Thomas Thabane (L) and SADC-negotiator Cyril Ramaphosa at the State House in Maseru in February. (Picture: Siyabulela Duda)

Lesotho's former prime minister Thomas Thabane is poised to form a coalition government after his party won snap elections at the weekend and defeated the governing alliance, according to official results released Tuesday.

Thabane's All Basotho Convention (ABC) won 48 parliamentary seats and will form a coalition with three other parties to obtain the required 61-seat majority.

The ABC's secretary general, Samonyane Ntsekele, said the party would join with the Alliance of Democrats (AD), the Basotho National Party (BNP) and the Reformed Congress of Lesotho (RCL) to form the country's third coalition government.

"We will officially announce the formation of this coalition government within the next two days," Ntsekele said.

Saturday's election was seen as a two-horse race between longtime rivals Thabane and Pakalitha Mosisili, the prime minister since 2015 – both veterans of Lesotho's political scene.

Defeated Democratic Congress party leader Mosisili (72) called the snap election when he lost a no-confidence vote in March after his seven-party coalition government broke up.

Mafa Sejanamane, a political analyst at the National University of Lesotho, said he had expected Mosisili to lose by a greater margin. "This is a heavy blow for Mosisili and his party, given that he had pushed for this vote. The people of Lesotho have made their sentiments clear," he said.

The unexpected deployment of the armed forces during the weekend vote prompted heavy criticism, with the electoral commission saying the presence of the military at polling stations had caused confusion.

Sejanamane said that the new coalition's priority would be to rein in the army. "The command of the national defence force is at the core of political instability in the country.

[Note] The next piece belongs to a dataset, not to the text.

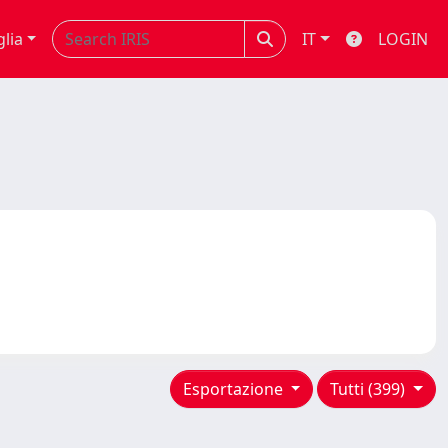
glia
IT
LOGIN
Esportazione
Tutti (399)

This election was about security more than anything else," he said.

The vote was the third general election since 2012 in the country known as Africa's Switzerland, where years of political friction, including a failed coup, have hampered attempts to fight dire poverty.

The small kingdom was plunged into crisis in 2014 when soldiers attempted to oust Thabane. He fled to South Africa, where he spent two years, while the regional bloc SADC stepped in to end the crisis. Early elections took place in 2015.

Lesotho is a constitutional monarchy ruled by King Letsie III, who has no formal power, and it has a mixed parliamentary system. Eighty lawmakers are voted in by constituents, while another 40 seats are distributed proportionally.